For this post I will use 28 sgtins. Temp table

CREATE TEMPORARY TABLE sgtins_tmp_table (`sgtin` varchar(255) primary key)
 engine=MEMORY;

Exist query

I use this query for find out if the sgtins exist. Also this is the fastest query I found. For 50K sgtins this query will take between 3 and 9 seconds.

-- cost = 17 for 28 sgtins loaded in the temp table.
SELECT sgtin
FROM sgtins_tmp_table
WHERE EXISTS 
  (SELECT sgtin FROM sgtins 
  WHERE sgtins.client_id = 4 
  AND sgtins.sgtin = sgtins_tmp_table.sgtin);

Explain plan

Select queries

-- cost = 50.60 for 28 sgtins loaded in the temp table. 50K not usable.
SELECT sgtins.sgtin, sgtins.store, sgtins.timestamp
FROM sgtins_tmp_table, sgtins
WHERE sgtins.client_id = 4
AND sgtins_tmp_table.sgtin = sgtins.sgtin;

Explain plan

-- cost = 64 for 28 sgtins loaded in the temp table.
SELECT sgtins.sgtin, sgtins.store, sgtins.timestamp
FROM sgtins
WHERE sgtins.client_id = 4
AND sgtins.sgtin IN ( SELECT sgtins_tmp_table.sgtin
 FROM sgtins_tmp_table);

Explain plan

-- cost = 50.60 for 28 sgtins loaded in the temp table.
SELECT sgtins_tmp_table.epc, sgtins.store
FROM sgtins_tmp_table, sgtins
WHERE exists (SELECT organization_id, sgtin FROM sgtins WHERE client_id = 4 AND sgtins.sgtin = sgtins_tmp_table.sgtin)
AND sgtins.client_id = 4
AND sgtins_tmp_table.sgtin = sgtins.sgtin;

Explain plan

Summary

The exist query is usable but the selects are to slow. What can I do about it? And any advice is welcome :)

855

asked Jun 13 '19 08:06

Mark Ebbers

Video Answer

2 Answers

I would write your exists query like this:

SELECT stt.sgtin
FROM sgtins_tmp_table stt
WHERE EXISTS (SELECT 1
              FROM sgtins s
              WHERE s.client_id = 4 AND
                    s.sgtin = stt.sgtin
             );

For this query, you want an index on sgtins(sgtin, client_id).

166

answered Sep 22 '22 00:09

Gordon Linoff

i would suggest to rewite your EXISTS SQL as corelated subqueries tends to optimize badly most off the time.
The suggested query would be to use a INNER JOIN instead.

SELECT filter.sgtin
FROM (SELECT '<value>' AS sgtin UNION ALL SELECT '<value>' ..) AS filter
INNER JOIN sgtins ON filter.sgtin = sgtins.sgtin WHERE sgtins.client_id = 4

As most likely this is faster then using a temporary table.
But your are dealing with 50K values so i would make sense to generate the needed derived table SQL with dynamic SQL directly from the temporary table.

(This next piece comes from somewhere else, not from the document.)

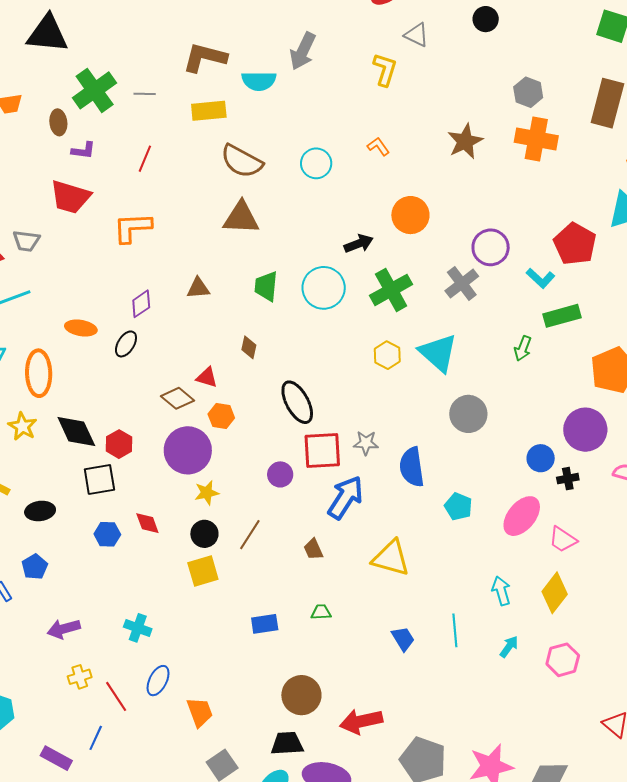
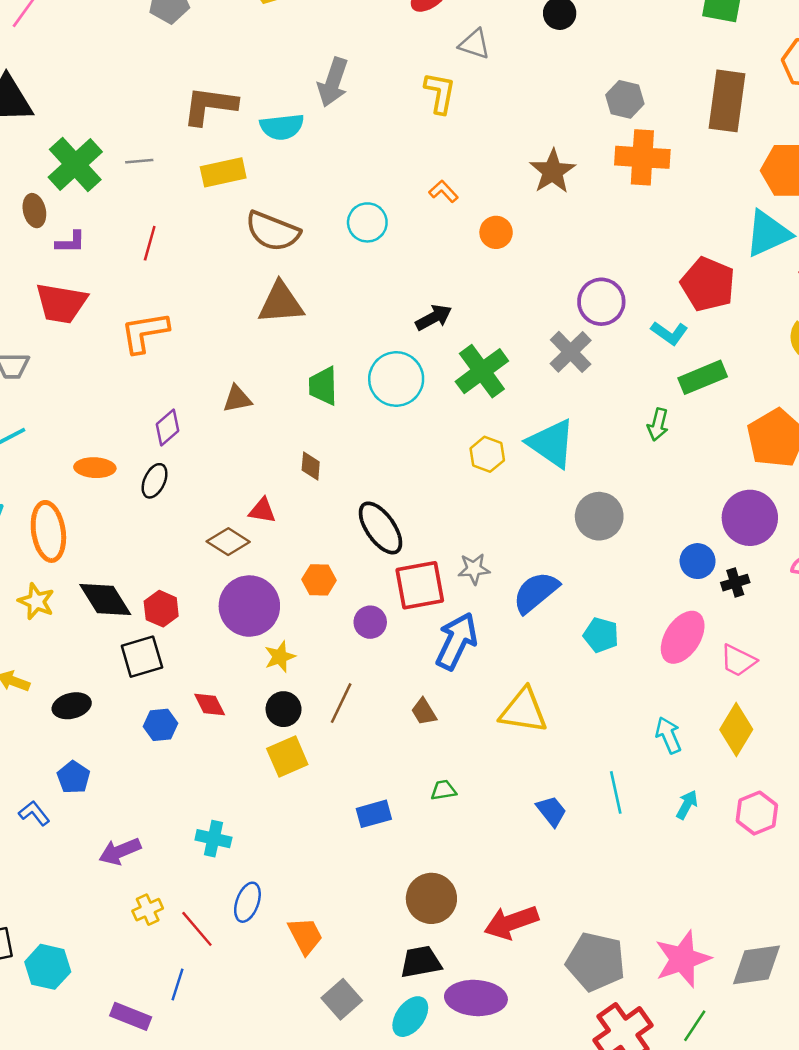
orange circle: (410, 215) -> (496, 232), moved, size x0.7
orange hexagon: (221, 416) -> (319, 580), moved
blue semicircle: (412, 467) -> (536, 592), turned 66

Also like i suggested in the chat.
Making a index (sgtins, client_id) would most likely make more sense depending on the data selectivity which is not really clear.
As that index might make your corelated subquery faster.

Query

# Maybe also needed to be changed with 50 K 
# SET SESSION max_allowed_packet = ??; 


# needed for GROUP_CONCAT as if defualts to only 1024 
SET SESSION group_concat_max_len = @@max_allowed_packet;

SET @UNION_SQL = NULL;

SELECT
  CONCAT(
       'SELECT '
    ,  GROUP_CONCAT(
          CONCAT("'", sgtins_tmp_table.sgtin,"'", ' AS sgtin')
          SEPARATOR ' UNION ALL SELECT '
       )
  )
FROM
 sgtins_tmp_table
INTO
 @UNION_SQL;


SET @SQL = CONCAT("
SELECT filter.sgtin
FROM (",@UNION_SQL,") AS filter
INNER JOIN sgtins ON filter.sgtin = sgtins.sgtin WHERE sgtins.client_id = 4
");


PREPARE q FROM @SQL;
EXECUTE q;

see demo

Editted because of comments

A more ideal approach would be using a fixed table which you index and use CONNECTION_ID() to separate the search values.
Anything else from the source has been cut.